ING and LBBW have completed the syndication of their £400 million joint underwrite of the Salesforce Tower in the City of London, which closed in April, Real Estate Capital has learned.
Asian lenders, including Taiwanese banks, have bought slices of the loan, with ING and LBBW selling down more than £200 million to a total of eight lenders. The syndication includes six Asian banks which have not previously invested in the UK commercial real estate market.
Real Estate Capital understands that the new entrants to the market include three Taiwanese banks – Bank of Taiwan, Hua Nan Bank and Chang Hwa Bank – as well as Agricultural Bank of China, plus a Korean and a Japanese bank.
The line-up is completed by another Japanese bank which has previously invested in ING’s syndicated loans, thought to be Shinsei, as well as a German bank.
The original financing was one of the major commercial property loans to be written in the London market in the run-up to the UK’s referendum on EU membership, and efforts to syndicate the debt began before the June 23 vote.
Around £130 million of the commitments, understood to be from four banks, were secured before the referendum. “The transaction is arguably one of the few syndication exercises initiated before the UK Brexit referendum and completed after it,” ING and LBBW said in a statement.
The successful completion of the syndication shows that Asian banks remain keen to invest in debt held against prime London properties, despite the Brexit vote.

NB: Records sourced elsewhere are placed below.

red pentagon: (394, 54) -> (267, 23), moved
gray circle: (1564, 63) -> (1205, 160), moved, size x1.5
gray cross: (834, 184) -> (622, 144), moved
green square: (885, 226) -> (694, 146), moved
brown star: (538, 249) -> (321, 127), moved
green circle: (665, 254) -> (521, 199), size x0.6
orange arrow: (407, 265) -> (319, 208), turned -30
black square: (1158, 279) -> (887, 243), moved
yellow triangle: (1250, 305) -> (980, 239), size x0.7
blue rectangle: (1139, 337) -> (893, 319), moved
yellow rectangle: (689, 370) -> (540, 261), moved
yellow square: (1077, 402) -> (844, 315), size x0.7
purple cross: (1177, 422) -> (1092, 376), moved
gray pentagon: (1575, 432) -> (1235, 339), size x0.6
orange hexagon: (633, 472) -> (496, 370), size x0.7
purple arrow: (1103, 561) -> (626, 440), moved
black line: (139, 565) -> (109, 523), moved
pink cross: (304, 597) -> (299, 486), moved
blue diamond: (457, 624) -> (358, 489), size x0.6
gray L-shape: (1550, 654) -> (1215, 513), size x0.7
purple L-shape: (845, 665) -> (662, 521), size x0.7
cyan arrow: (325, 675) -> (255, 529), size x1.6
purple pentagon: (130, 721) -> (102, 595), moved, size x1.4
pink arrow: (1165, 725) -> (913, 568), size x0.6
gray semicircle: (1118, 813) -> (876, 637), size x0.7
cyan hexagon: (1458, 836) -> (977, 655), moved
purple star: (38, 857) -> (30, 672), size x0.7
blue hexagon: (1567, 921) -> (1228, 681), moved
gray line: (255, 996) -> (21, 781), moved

It is understood that the absence from the market of some typical buyers of syndicated European property debt in the run-up to the referendum forced ING and LBBW to seek out new entrants to the sector in the aftermath of the vote.
The original financing was provided at a loan-to-value of just below 60 percent for five years, with £30 million amortisation. The financing was written to a consortium led by Heron International, which developed the building, originally known as the Heron Tower. The other owners of the 46-storey office tower, located at 110 Bishopsgate, include the State General Reserve of Oman and members of the Saudi royal family.

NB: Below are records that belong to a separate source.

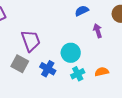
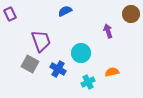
blue semicircle: (82, 11) -> (65, 11), moved
cyan cross: (78, 74) -> (88, 82), moved

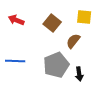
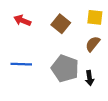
brown semicircle: (73, 41) -> (93, 44), moved
gray pentagon: (56, 65) -> (65, 68), turned -30

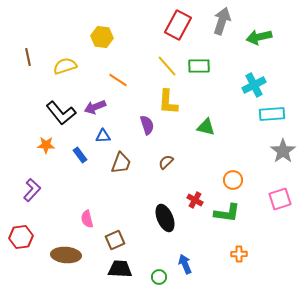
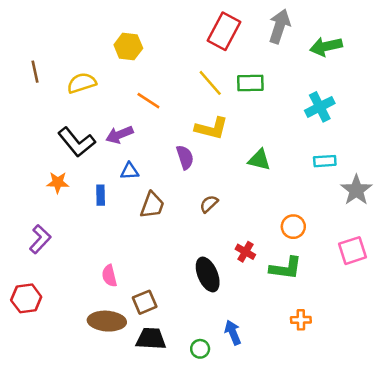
yellow L-shape: (168, 102) -> (211, 128), turned -80
cyan rectangle: (272, 114) -> (325, 161), moved, size x0.7
blue rectangle: (80, 155) -> (101, 195), turned 35
brown ellipse: (66, 255) -> (107, 321), moved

“The investors are pleased that the building has proved an attractive vehicle for a number of diverse lenders with its excellent location, build quality and tenant mix,” commented Heron CEO Gerald Ronson. “The initial loan was secured on competitive terms pre-Brexit and it is a testament to the building and the London market that the syndication has proceeded so smoothly post-Brexit.”
The Salesforce Tower was developed between 2008 and 2011, during the market downturn. However, it is now fully let, with software company Salesforce.com occupying ten floors and the remainder multi-let. A new lease signed in October with an existing tenant, trading company Trailstone, at a record level for the tower of £90 per square foot.

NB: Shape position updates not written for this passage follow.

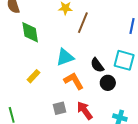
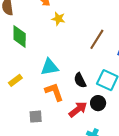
brown line: (83, 23) -> (97, 39), moved
black circle: (108, 83) -> (98, 103), moved
red arrow: (85, 111) -> (78, 109), moved, turned 78

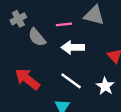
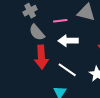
gray cross: (18, 19) -> (30, 11), moved
red arrow: (27, 79) -> (41, 57), moved, turned -130

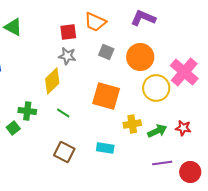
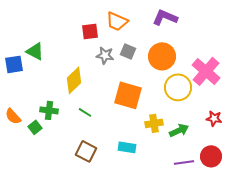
green triangle: (13, 27) -> (35, 51), moved
gray star: (67, 56) -> (105, 55), moved
red star: (183, 128) -> (214, 118), moved
red circle: (190, 172) -> (211, 156), moved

The development of the tower was initially financed with a £370 million development loan provided by a consortium of banks including Eurohypo, now Wells Fargo, back in 2008. In October 2013, Starwood Capital agreed a £288 million financing of the completed asset, with additional equity also provided by the owners. The ING and LBBW loan repaid Starwood’s facility.
“We are very pleased with the outcome, this is good news not only for us, but for the entire market as it proves that deals can still be done in spite of the result of the referendum,” said Jean-Maurice Elkouby, head of the ING Real Estate Finance syndication desk.
“The success of the syndication vindicated our market view,” added Andreas Kessler, head of real estate finance syndication at LBBW.
“In addition to European players, Asian players keep enlarging the liquidity pool available for the UK,” Kessler continued.
ING Real Estate Finance has closed 10 UK financing deals since the Brexit vote, according to managing director and head of UK real estate finance Peter McAnally, with 2016’s UK volumes expected to be in line with the previous year’s. Lending has been weighted towards the core office and retail sectors and eight of the 10 post-referendum deals were acquisition financings. Two of the deals have been, or are close to being syndicated.